The problem >>
All lines from the entries below that contain the string "title" should be copied out.

Extracted entries >>
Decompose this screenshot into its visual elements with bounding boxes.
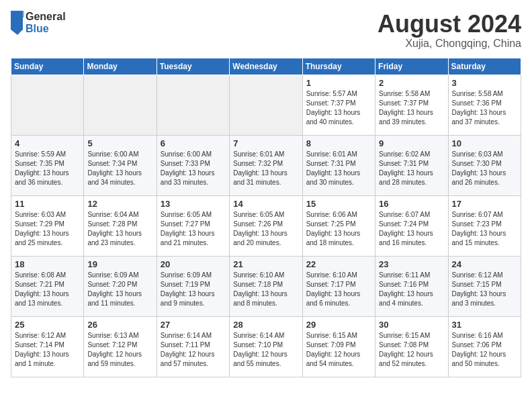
calendar-week-5: 25Sunrise: 6:12 AM Sunset: 7:14 PM Dayli… xyxy=(11,316,521,377)
calendar-cell: 31Sunrise: 6:16 AM Sunset: 7:06 PM Dayli… xyxy=(448,316,521,377)
logo: General Blue xyxy=(11,11,66,35)
day-info: Sunrise: 5:58 AM Sunset: 7:36 PM Dayligh… xyxy=(452,89,517,127)
day-number: 18 xyxy=(15,259,80,269)
day-number: 14 xyxy=(233,199,298,209)
weekday-header-friday: Friday xyxy=(375,58,448,75)
calendar-week-4: 18Sunrise: 6:08 AM Sunset: 7:21 PM Dayli… xyxy=(11,256,521,316)
day-number: 2 xyxy=(379,78,444,88)
calendar-cell: 26Sunrise: 6:13 AM Sunset: 7:12 PM Dayli… xyxy=(84,316,157,377)
day-info: Sunrise: 6:05 AM Sunset: 7:27 PM Dayligh… xyxy=(161,210,226,248)
day-number: 24 xyxy=(452,259,517,269)
calendar-cell: 6Sunrise: 6:00 AM Sunset: 7:33 PM Daylig… xyxy=(157,135,229,195)
calendar-cell: 1Sunrise: 5:57 AM Sunset: 7:37 PM Daylig… xyxy=(302,75,375,135)
calendar-cell: 18Sunrise: 6:08 AM Sunset: 7:21 PM Dayli… xyxy=(11,256,84,316)
day-info: Sunrise: 6:01 AM Sunset: 7:32 PM Dayligh… xyxy=(233,150,298,187)
day-info: Sunrise: 6:04 AM Sunset: 7:28 PM Dayligh… xyxy=(87,210,152,248)
calendar-cell: 8Sunrise: 6:01 AM Sunset: 7:31 PM Daylig… xyxy=(302,135,375,195)
calendar-cell: 13Sunrise: 6:05 AM Sunset: 7:27 PM Dayli… xyxy=(157,195,229,256)
calendar-cell xyxy=(230,75,302,135)
day-info: Sunrise: 6:09 AM Sunset: 7:19 PM Dayligh… xyxy=(161,271,226,308)
calendar-cell: 20Sunrise: 6:09 AM Sunset: 7:19 PM Dayli… xyxy=(157,256,229,316)
weekday-header-thursday: Thursday xyxy=(302,58,375,75)
day-number: 10 xyxy=(452,138,517,148)
calendar-cell: 2Sunrise: 5:58 AM Sunset: 7:37 PM Daylig… xyxy=(375,75,448,135)
day-info: Sunrise: 6:12 AM Sunset: 7:14 PM Dayligh… xyxy=(15,331,80,369)
calendar-cell: 15Sunrise: 6:06 AM Sunset: 7:25 PM Dayli… xyxy=(302,195,375,256)
calendar-cell: 10Sunrise: 6:03 AM Sunset: 7:30 PM Dayli… xyxy=(448,135,521,195)
day-info: Sunrise: 6:07 AM Sunset: 7:23 PM Dayligh… xyxy=(452,210,517,248)
weekday-header-wednesday: Wednesday xyxy=(230,58,302,75)
calendar-cell: 22Sunrise: 6:10 AM Sunset: 7:17 PM Dayli… xyxy=(302,256,375,316)
day-number: 13 xyxy=(161,199,226,209)
day-info: Sunrise: 6:15 AM Sunset: 7:08 PM Dayligh… xyxy=(379,331,444,369)
calendar-cell: 19Sunrise: 6:09 AM Sunset: 7:20 PM Dayli… xyxy=(84,256,157,316)
calendar-body: 1Sunrise: 5:57 AM Sunset: 7:37 PM Daylig… xyxy=(11,75,521,377)
day-number: 12 xyxy=(87,199,152,209)
calendar-cell: 28Sunrise: 6:14 AM Sunset: 7:10 PM Dayli… xyxy=(230,316,302,377)
weekday-header-monday: Monday xyxy=(84,58,157,75)
logo-general: General xyxy=(26,11,66,23)
day-info: Sunrise: 5:58 AM Sunset: 7:37 PM Dayligh… xyxy=(379,89,444,127)
day-number: 31 xyxy=(452,320,517,330)
day-number: 20 xyxy=(161,259,226,269)
calendar-cell: 23Sunrise: 6:11 AM Sunset: 7:16 PM Dayli… xyxy=(375,256,448,316)
svg-marker-1 xyxy=(19,11,24,17)
calendar-cell: 30Sunrise: 6:15 AM Sunset: 7:08 PM Dayli… xyxy=(375,316,448,377)
location: Xujia, Chongqing, China xyxy=(378,38,521,50)
calendar-cell xyxy=(11,75,84,135)
calendar-cell: 17Sunrise: 6:07 AM Sunset: 7:23 PM Dayli… xyxy=(448,195,521,256)
day-info: Sunrise: 6:09 AM Sunset: 7:20 PM Dayligh… xyxy=(87,271,152,308)
day-number: 30 xyxy=(379,320,444,330)
day-info: Sunrise: 6:14 AM Sunset: 7:11 PM Dayligh… xyxy=(161,331,226,369)
day-number: 8 xyxy=(306,138,371,148)
calendar-cell: 16Sunrise: 6:07 AM Sunset: 7:24 PM Dayli… xyxy=(375,195,448,256)
day-info: Sunrise: 6:15 AM Sunset: 7:09 PM Dayligh… xyxy=(306,331,371,369)
day-info: Sunrise: 6:05 AM Sunset: 7:26 PM Dayligh… xyxy=(233,210,298,248)
calendar-cell: 5Sunrise: 6:00 AM Sunset: 7:34 PM Daylig… xyxy=(84,135,157,195)
weekday-header-sunday: Sunday xyxy=(11,58,84,75)
day-info: Sunrise: 6:16 AM Sunset: 7:06 PM Dayligh… xyxy=(452,331,517,369)
day-info: Sunrise: 5:57 AM Sunset: 7:37 PM Dayligh… xyxy=(306,89,371,127)
day-info: Sunrise: 6:03 AM Sunset: 7:30 PM Dayligh… xyxy=(452,150,517,187)
day-number: 9 xyxy=(379,138,444,148)
calendar-week-3: 11Sunrise: 6:03 AM Sunset: 7:29 PM Dayli… xyxy=(11,195,521,256)
month-title: August 2024 xyxy=(378,11,521,38)
day-number: 21 xyxy=(233,259,298,269)
day-info: Sunrise: 6:10 AM Sunset: 7:17 PM Dayligh… xyxy=(306,271,371,308)
day-number: 16 xyxy=(379,199,444,209)
calendar-cell: 9Sunrise: 6:02 AM Sunset: 7:31 PM Daylig… xyxy=(375,135,448,195)
calendar-cell xyxy=(157,75,229,135)
day-info: Sunrise: 6:08 AM Sunset: 7:21 PM Dayligh… xyxy=(15,271,80,308)
calendar-cell: 12Sunrise: 6:04 AM Sunset: 7:28 PM Dayli… xyxy=(84,195,157,256)
day-info: Sunrise: 6:12 AM Sunset: 7:15 PM Dayligh… xyxy=(452,271,517,308)
day-info: Sunrise: 5:59 AM Sunset: 7:35 PM Dayligh… xyxy=(15,150,80,187)
page-header: General Blue August 2024 Xujia, Chongqin… xyxy=(11,11,521,50)
title-block: August 2024 Xujia, Chongqing, China xyxy=(378,11,521,50)
day-number: 3 xyxy=(452,78,517,88)
calendar-table: SundayMondayTuesdayWednesdayThursdayFrid… xyxy=(11,58,521,377)
day-number: 26 xyxy=(87,320,152,330)
day-number: 5 xyxy=(87,138,152,148)
calendar-cell: 27Sunrise: 6:14 AM Sunset: 7:11 PM Dayli… xyxy=(157,316,229,377)
day-number: 25 xyxy=(15,320,80,330)
day-info: Sunrise: 6:02 AM Sunset: 7:31 PM Dayligh… xyxy=(379,150,444,187)
day-info: Sunrise: 6:06 AM Sunset: 7:25 PM Dayligh… xyxy=(306,210,371,248)
day-number: 19 xyxy=(87,259,152,269)
calendar-cell: 25Sunrise: 6:12 AM Sunset: 7:14 PM Dayli… xyxy=(11,316,84,377)
weekday-header-tuesday: Tuesday xyxy=(157,58,229,75)
day-info: Sunrise: 6:11 AM Sunset: 7:16 PM Dayligh… xyxy=(379,271,444,308)
calendar-cell: 24Sunrise: 6:12 AM Sunset: 7:15 PM Dayli… xyxy=(448,256,521,316)
calendar-cell: 11Sunrise: 6:03 AM Sunset: 7:29 PM Dayli… xyxy=(11,195,84,256)
day-info: Sunrise: 6:07 AM Sunset: 7:24 PM Dayligh… xyxy=(379,210,444,248)
calendar-cell: 21Sunrise: 6:10 AM Sunset: 7:18 PM Dayli… xyxy=(230,256,302,316)
day-info: Sunrise: 6:00 AM Sunset: 7:33 PM Dayligh… xyxy=(161,150,226,187)
day-info: Sunrise: 6:03 AM Sunset: 7:29 PM Dayligh… xyxy=(15,210,80,248)
calendar-cell: 29Sunrise: 6:15 AM Sunset: 7:09 PM Dayli… xyxy=(302,316,375,377)
day-number: 11 xyxy=(15,199,80,209)
day-number: 29 xyxy=(306,320,371,330)
day-number: 7 xyxy=(233,138,298,148)
calendar-week-2: 4Sunrise: 5:59 AM Sunset: 7:35 PM Daylig… xyxy=(11,135,521,195)
calendar-cell: 14Sunrise: 6:05 AM Sunset: 7:26 PM Dayli… xyxy=(230,195,302,256)
logo-shape-icon xyxy=(11,11,24,35)
day-number: 27 xyxy=(161,320,226,330)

Answer for this exercise >>
month-title: August 2024 xyxy=(378,11,521,38)
title-block: August 2024 Xujia, Chongqing, China xyxy=(378,11,521,50)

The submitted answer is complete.